- Born: 1951 (age 73–74) Manhattan, New York City, New York United States
- Occupation: Theatre director
- Website: Richard Hamburger official Web site

= Richard Hamburger =

American theater director (born 1951)

Richard Hamburger (born 1951) is an American theater director. He has directed an extensive range of plays in theaters nationwide, and from 1987 to 1992 was Artistic Director of the Portland Stage Company before being named the fifth Artistic Director of the Dallas Theater Center (DTC) in 1992. He left the DTC in 2007, and continues to direct plays in theaters nationwide.

==Early life and career==
Hamburger was born and raised in Manhattan in New York City, New York. He obtained his high school diploma from The Putney School in Putney, Vermont, in 1969, and his bachelor's degree in drama from the Yale School of Drama at Yale University in 1972. Hamburger next received formal training as a clown and spent a year as a featured clown with the Ringling Bros. and Barnum & Bailey Circus.

Hamburger worked at a number of theaters and directed plays in a wide range of venues between 1974 and 1986, including The Acting Company, The American Place Theatre, Circle in the Square Theatre School, Great Lakes Theater Festival, the Yale Repertory Theatre, and the Juilliard Theatre Center (where he also taught drama).
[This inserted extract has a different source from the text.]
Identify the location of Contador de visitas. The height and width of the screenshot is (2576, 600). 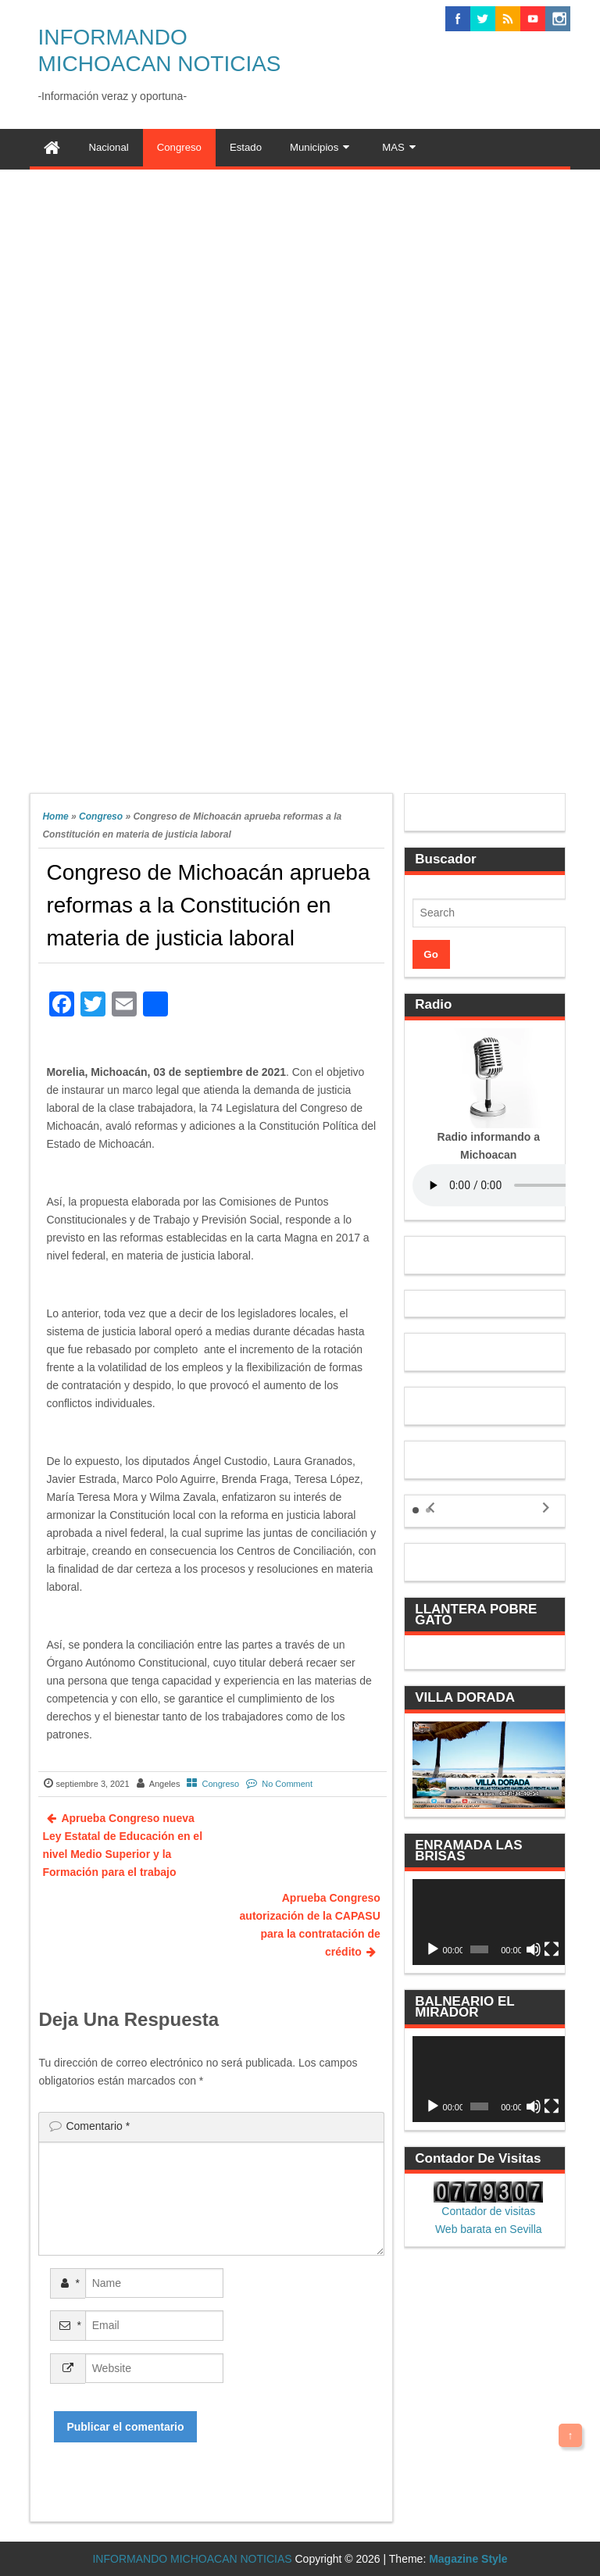
(488, 2211).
The New York Times praised his direction of Thomas Strelich's Neon Psalms at The American Place Theater in 1986, saying its "staging subtly veers away from overstatement."

He was appointed the Artistic Director of the Portland Stage Company in Portland, Maine, in 1987. He directed a wide range of avant-garde productions, experimental plays, and modern theater while at Portland Stage, including Mac Wellman's Terminal Hip in the 1989-1990 season (which later won an Obie Award) and Erik Ehn's Wolf at the Door in the 1990-1991 season.

==Dallas Theater Center==
In 1992, Hamburger was named the fifth Artistic Director of the Dallas Theater Center. His philosophy at the DTC was that the company should feature "fabulous young writers exploring theatrical forms." Having grown up in New York City, and spending much of his professional life there or in Portland, he never learned to drive a car. He walked, bicycled, or took a taxi cab. "I learned to drive in Dallas," he said, and purchased his first automobile.
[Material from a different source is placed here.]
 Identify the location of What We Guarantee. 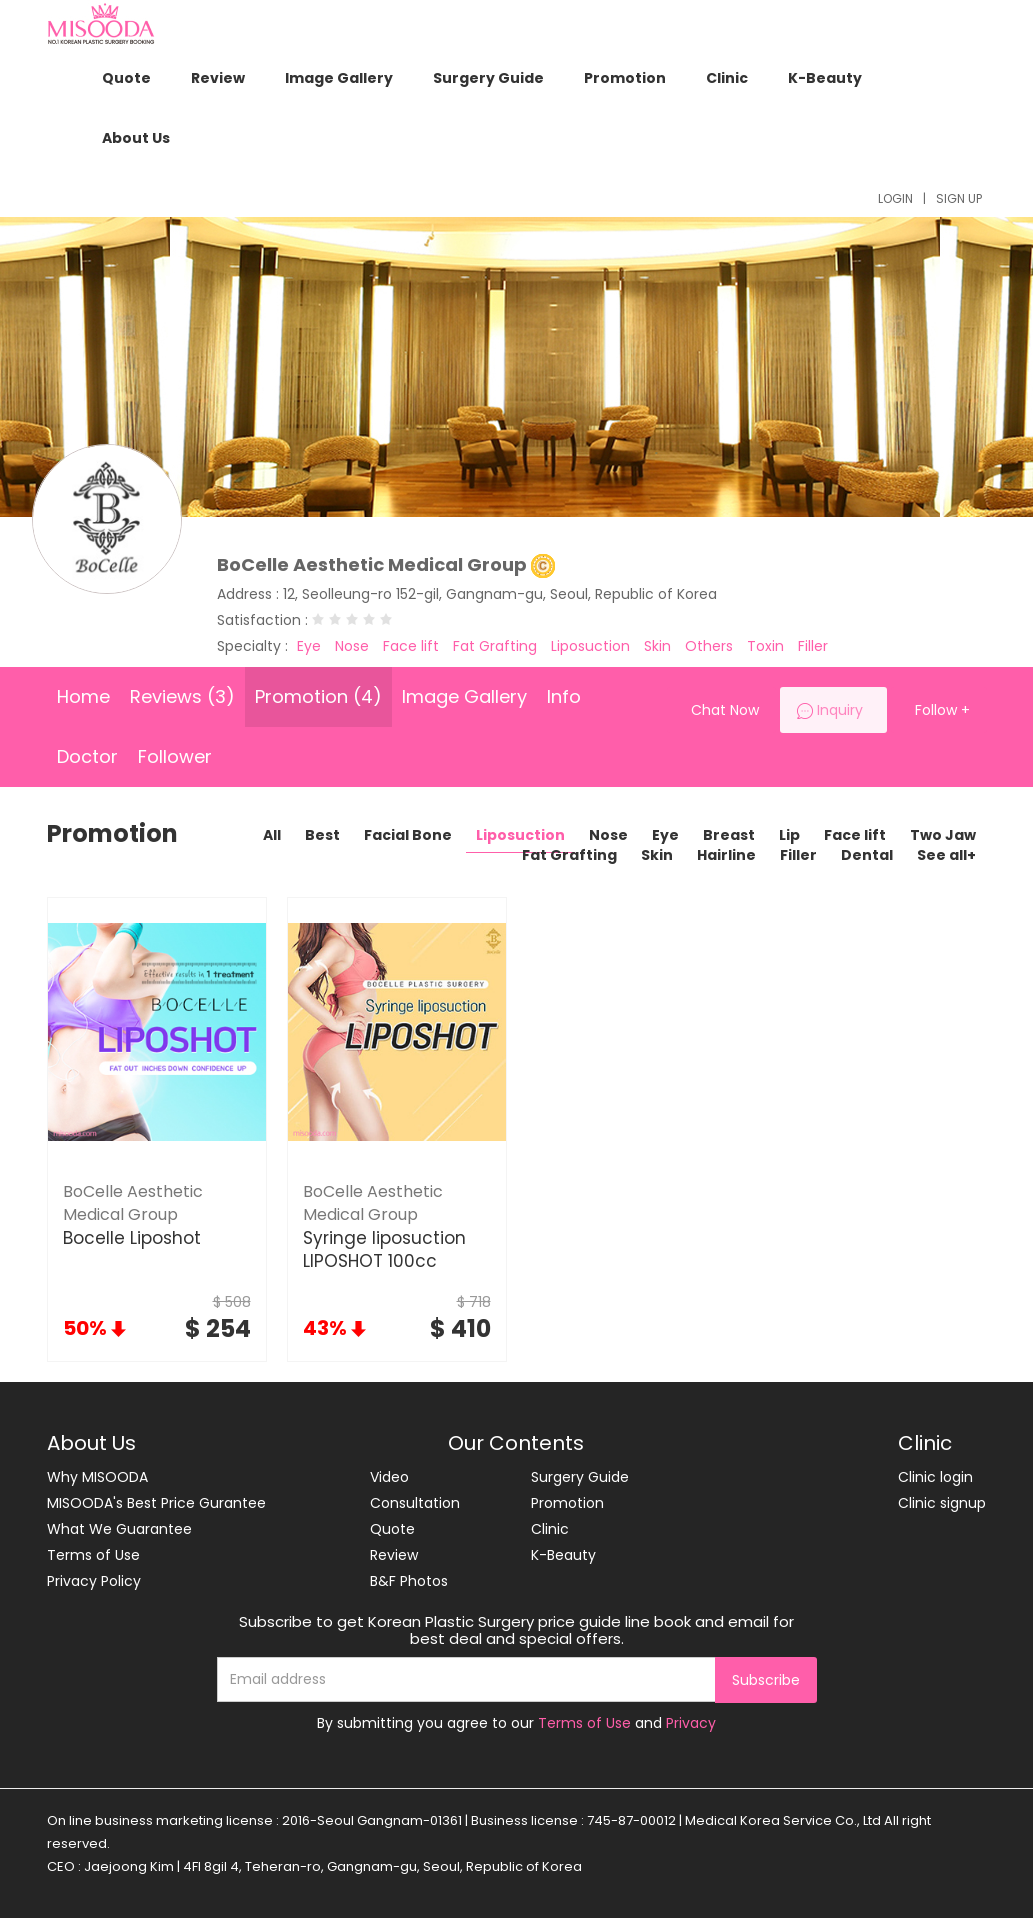
(119, 1529).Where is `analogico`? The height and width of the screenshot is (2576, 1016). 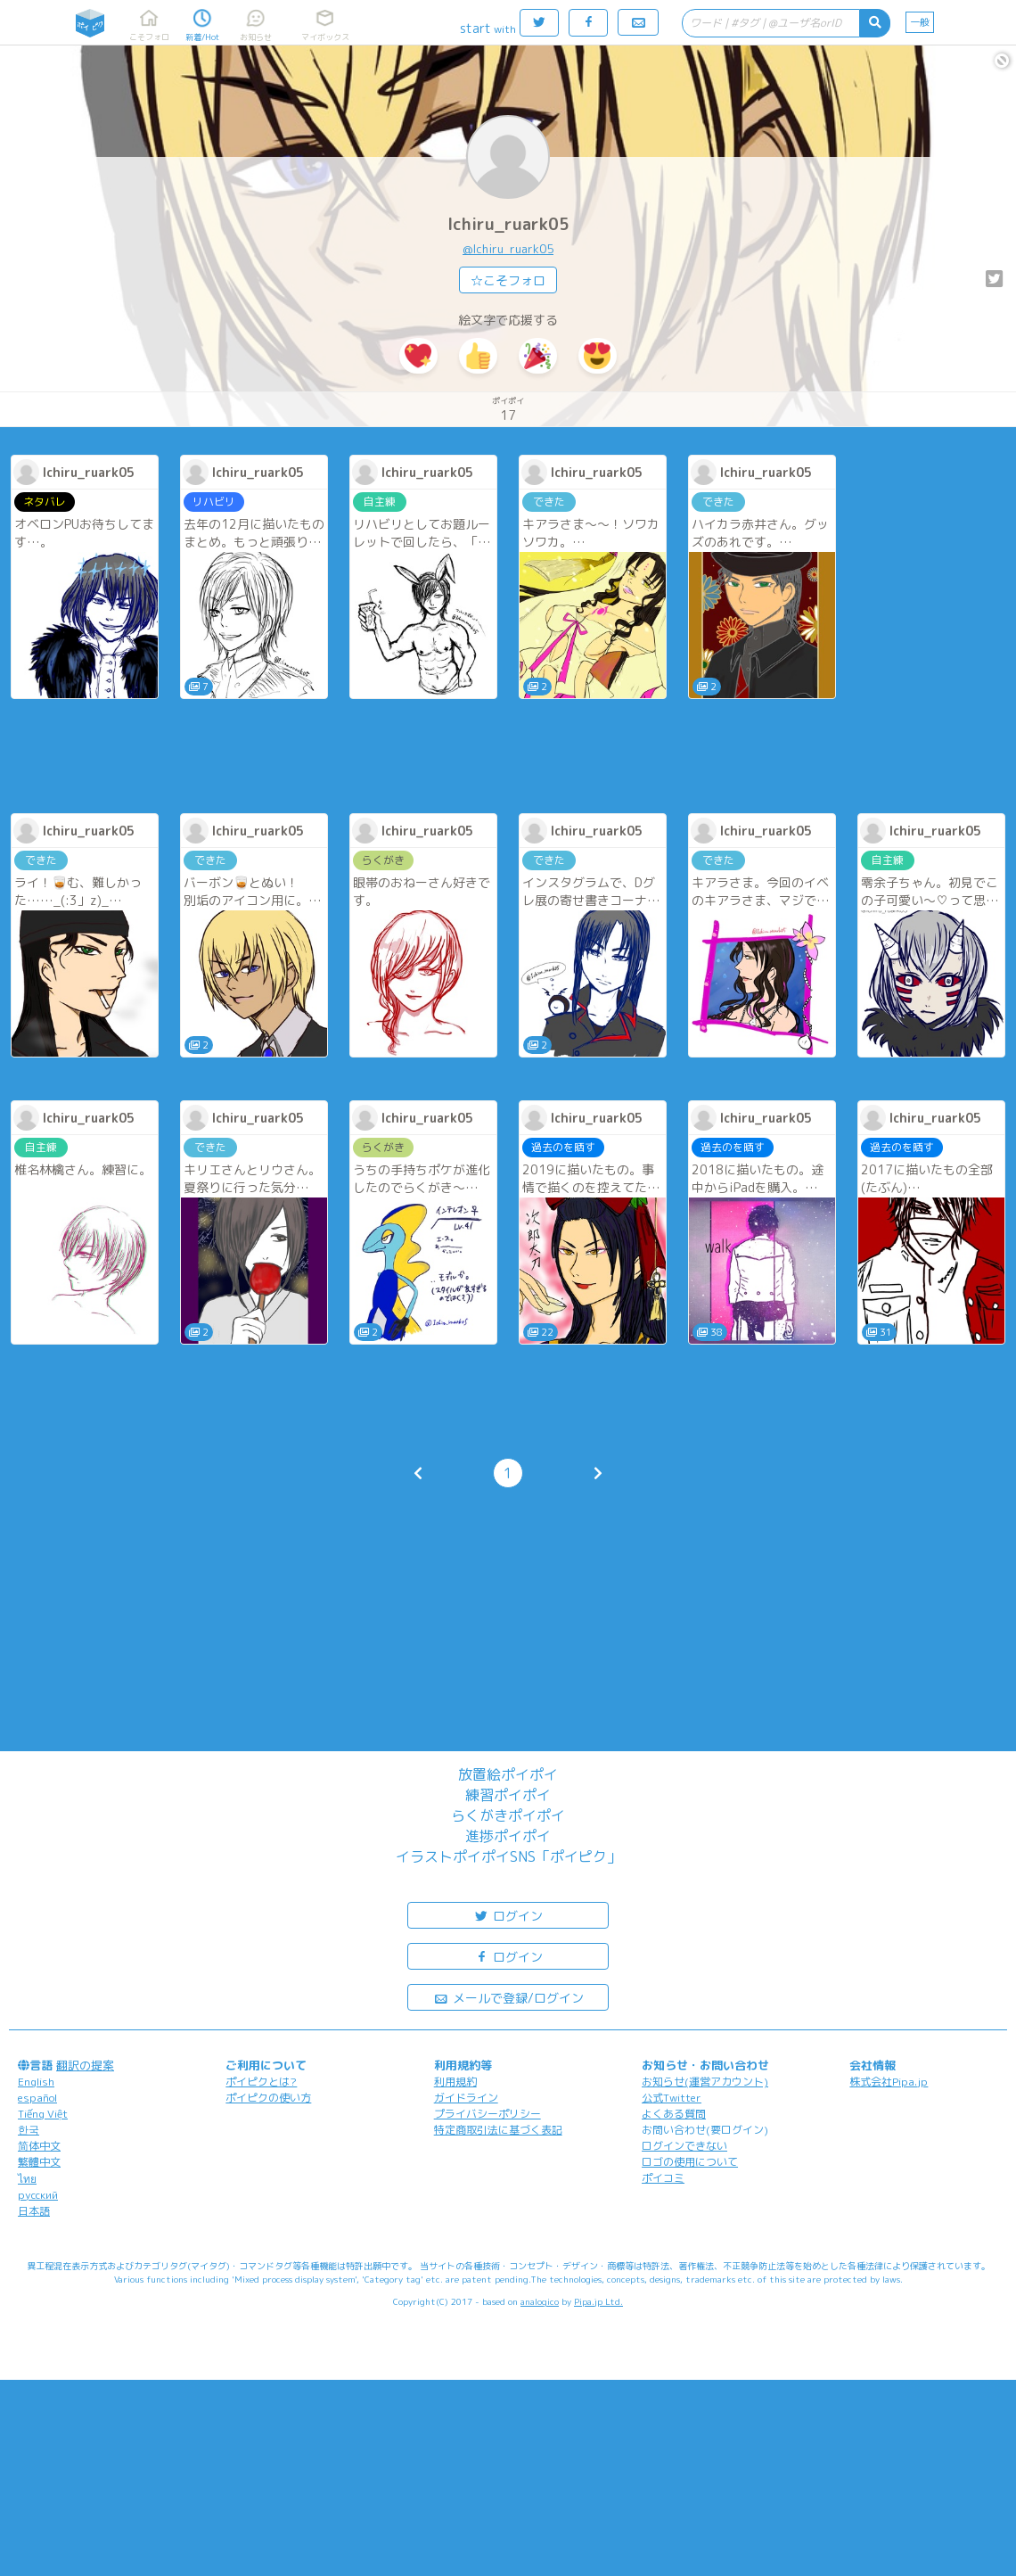 analogico is located at coordinates (539, 2301).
While at the DTC, Hamburger directed or produced several notable plays, including Topdog/Underdog (which won the Pulitzer Prize for Drama in 2002) and Anna in the Tropics (which won the Pulitzer Prize for Drama in 2003), both in 2004. His 1999 production of South Pacific won national praise for its design and production, and was called "a virtual reinvention of the Rodgers and Hammerstein musical" by D Magazine. D Magazine also highly praised his 2001 production of Twelfth Night and 2006 direction of Cat on a Hot Tin Roof.
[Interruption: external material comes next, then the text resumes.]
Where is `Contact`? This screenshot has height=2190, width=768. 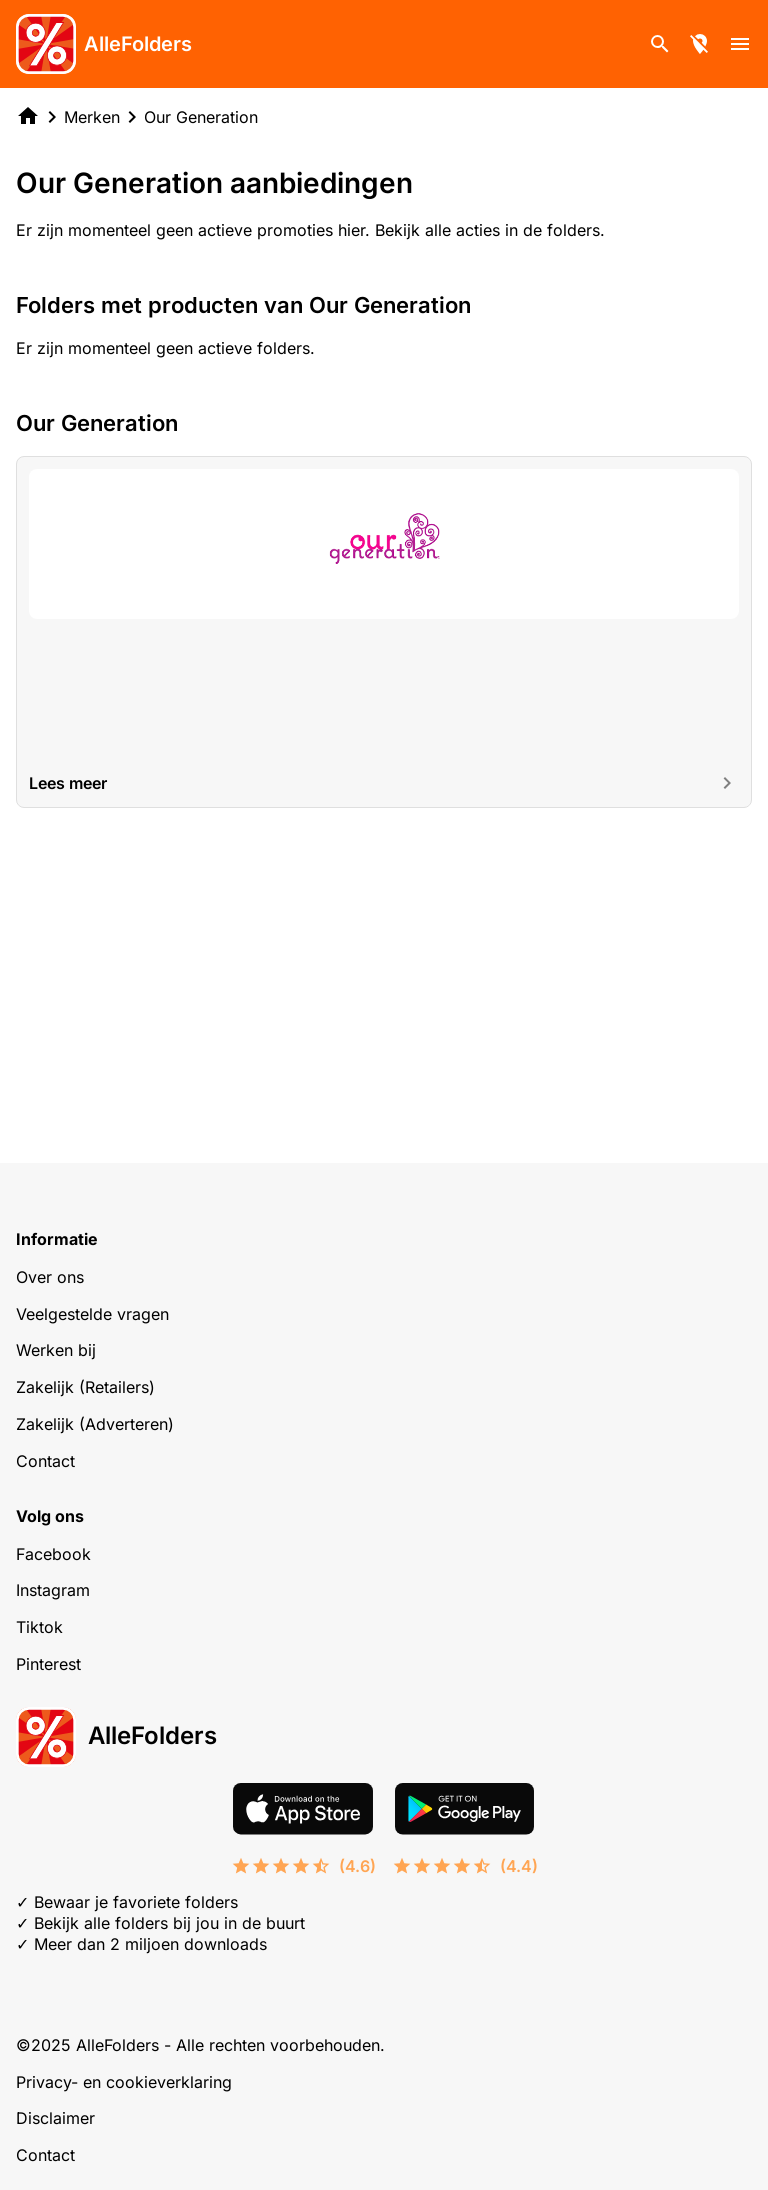
Contact is located at coordinates (45, 1461).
Preferring to hire New York City actors rather than local talent, he dissolved the acting company that had been assembled by Adrian Hall, DTC artistic director from 1983 to 1989, and mostly retained by Hall's successor, Ken Bryant. His time at the helm of the DTC was not without problems. Staff claimed he was difficult to work for, he staged numerous mediocre shows with production designs imported from other playhouses (most notably A Day in the Death of Joe Egg and The Illusion in the 2005-2006 season), and he hired a director of marketing whose stormy tenure was short and very costly.

Hamburger abruptly left the DTC in August 2006 after 15 years with the company. Hamburger denied that he was forced out, but also admitted that he had clashed with unnamed individuals over several issues (which he also refused to discuss).

===Post-DTC work===
DTC named Hamburger Artistic Director Emeritus upon his departure, and he moved to New York City. He has continued to direct plays nationwide in a variety of theaters and venues. Among his more notable productions was the 2006-2007 Salzburg Marionette Theatre production of The Sound of Music, which toured Europe; his 2008 direction of Michael Feingold's Japanoir at the Ensemble Studio Theatre in New York City (which Leonard Jacobs of the New York Press praised for its "brisk direction"); and the 2012 production of Curse of the Starving Class for the Wilma Theater in Philadelphia, Pennsylvania (the first time he had ever directed a play by Sam Shepard).

In September 2014, Hamburger was named by the Stage Directors and Choreographers Foundation (SDCF) to the 2014-2015 Committee for the Joe A. Callaway Award, the only peer-given award for excellence in direction and choreography in the theater.

==Personal life==
Hamburger is married to Melissa Cooper, a former performance artist, actress, and playwright who co-founded the Echo Theatre. The couple lives in New York City with their son.